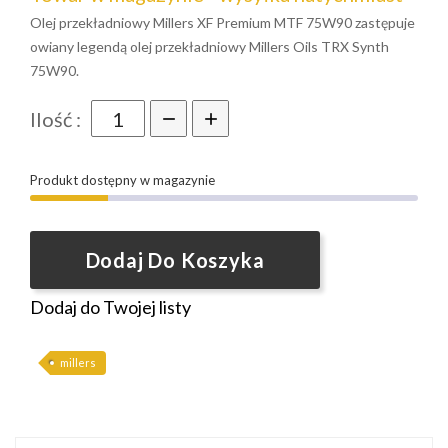
Olej przekładniowy Millers XF Premium MTF 75W90 zastępuje
owiany legendą olej przekładniowy Millers Oils TRX Synth
75W90.
Ilość :
Produkt dostępny w magazynie
Dodaj Do Koszyka
Dodaj do Twojej listy
millers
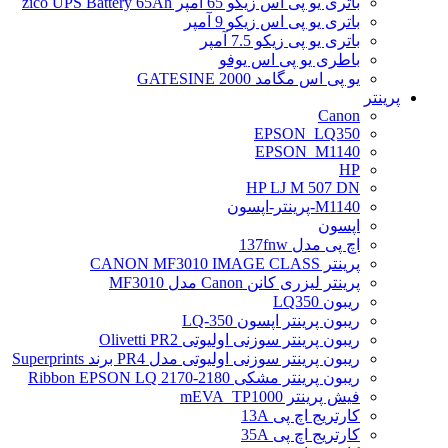
باتری یو پی اس زیکو 65 آمپر zico UPS Battery 65Ah
باتری یو پی اس زیکو 9 آمپر
باتری یو پی زیکو 7.5 آمپر
باطری یو پی اس یوفو
یو پی اس مگامد GATESINE 2000
پرینتر
Canon
EPSON_LQ350
EPSON_M1140
HP
HP LJ M 507 DN
M1140-پرینتر-اپسون
اپسون
اچ پی مدل 137fnw
پرینتر CANON MF3010 IMAGE CLASS
پرینتر لیزری کانن Canon مدل MF3010
ریبون LQ350
ریبون پرینتر اپسون LQ-350
ریبون پرینتر سوزنی اولیوتی Olivetti PR2
ریبون پرینتر سوزنی اولیوتی مدل PR4 برند Superprints
ریبون پرینتر مشکی Ribbon EPSON LQ 2170-2180
فیش پرینتر mEVA_TP1000
کارتریج اچ پی 13A
کارتریج اچ پی 35A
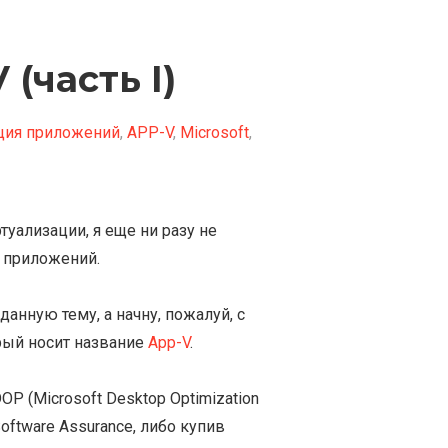
(часть I)
ция приложений
,
APP-V
,
Microsoft
,
уализации, я еще ни разу не
я приложений.
анную тему, а начну, пожалуй, с
орый носит название
App-V
.
OP (Microsoft Desktop Optimization
ftware Assurance, либо купив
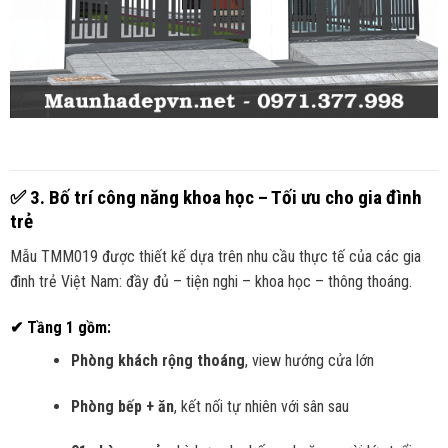
✅
3. Bố trí công năng khoa học – Tối ưu cho gia đình
trẻ
Mẫu TMM019 được thiết kế dựa trên nhu cầu thực tế của các gia
đình trẻ Việt Nam: đầy đủ – tiện nghi – khoa học – thông thoáng.
✔ Tầng 1 gồm:
Phòng khách rộng thoáng
, view hướng cửa lớn
Phòng bếp + ăn
, kết nối tự nhiên với sân sau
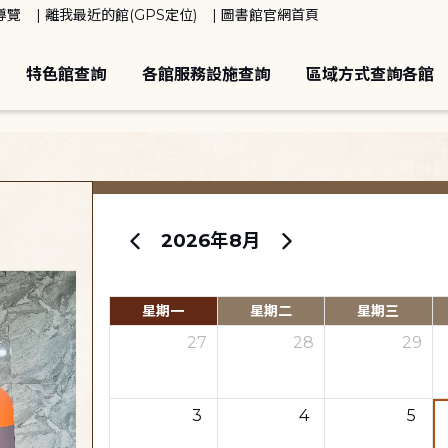
導覽
離我最近的館(GPS定位)
圖書館官網首頁
特色館查詢
各館服務設施查詢
區域方式查詢各館
2026年8月
星期一
星期二
星期三
27
28
29
3
4
5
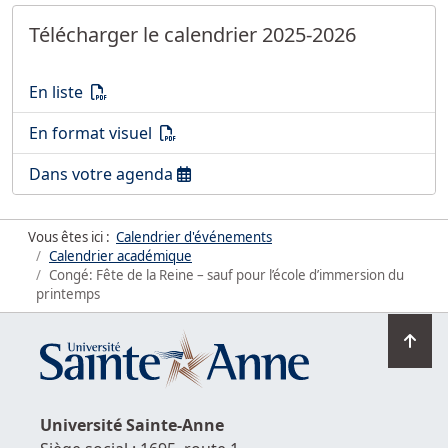
Télécharger le calendrier 2025-2026
Télécharger le calendrier 2025-2026
(PDF)
En liste
Télécharger le calendrier 2025-2026
(PDF)
En format visuel
Télécharger le calendrier 2025-2026
Dans votre agenda
Vous êtes ici :
Calendrier d'événements
Calendrier académique
Congé: Fête de la Reine – sauf pour l’école d’immersion du
printemps
Ret
en
hau
de
Université
Sainte-Anne
la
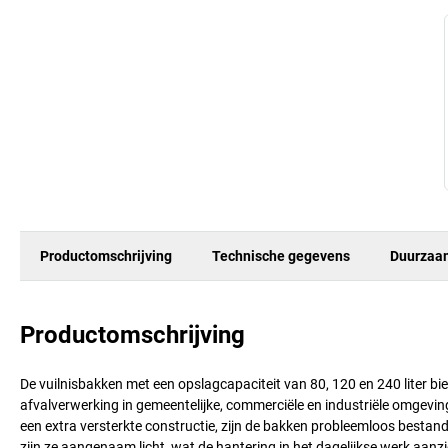
Productomschrijving
Technische gegevens
Duurzaa
Productomschrijving
De vuilnisbakken met een opslagcapaciteit van 80, 120 en 240 liter bi
afvalverwerking in gemeentelijke, commerciële en industriële omgev
een extra versterkte constructie, zijn de bakken probleemloos bestan
zijn ze aangenaam licht, wat de hantering in het dagelijkse werk aan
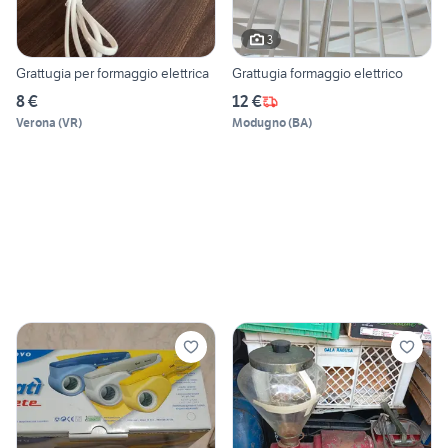
3
Grattugia per formaggio elettrica
Grattugia formaggio elettrico
8 €
12 €
Verona
(
VR
)
Modugno
(
BA
)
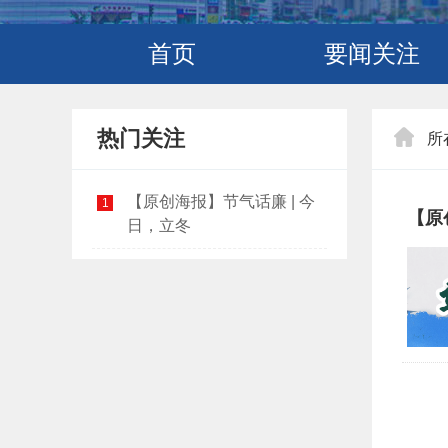
首页
要闻关注
热门关注
所
【原创海报】节气话廉 | 今
1
【原
日，立冬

### The task:
Please repeat, exactly as written, the lines in the records above, starting with the one that has "کارتریج اچ پی 35A" and going on through the one that has "Calendrier académique". Pictures are to be left out.

### Solution to this exercise:
کارتریج اچ پی 35A
(часть I)
ция приложений
,
APP-V
,
Microsoft
,
уализации, я еще ни разу не
я приложений.
анную тему, а начну, пожалуй, с
орый носит название
App-V
.
OP (Microsoft Desktop Optimization
ftware Assurance, либо купив
✅
3. Bố trí công năng khoa học – Tối ưu cho gia đình
trẻ
Mẫu TMM019 được thiết kế dựa trên nhu cầu thực tế của các gia
đình trẻ Việt Nam: đầy đủ – tiện nghi – khoa học – thông thoáng.
✔ Tầng 1 gồm:
Phòng khách rộng thoáng
, view hướng cửa lớn
Phòng bếp + ăn
, kết nối tự nhiên với sân sau
導覽
離我最近的館(GPS定位)
圖書館官網首頁
特色館查詢
各館服務設施查詢
區域方式查詢各館
2026年8月
星期一
星期二
星期三
27
28
29
3
4
5
Télécharger le calendrier 2025-2026
Télécharger le calendrier 2025-2026
(PDF)
En liste
Télécharger le calendrier 2025-2026
(PDF)
En format visuel
Télécharger le calendrier 2025-2026
Dans votre agenda
Vous êtes ici :
Calendrier d'événements
Calendrier académique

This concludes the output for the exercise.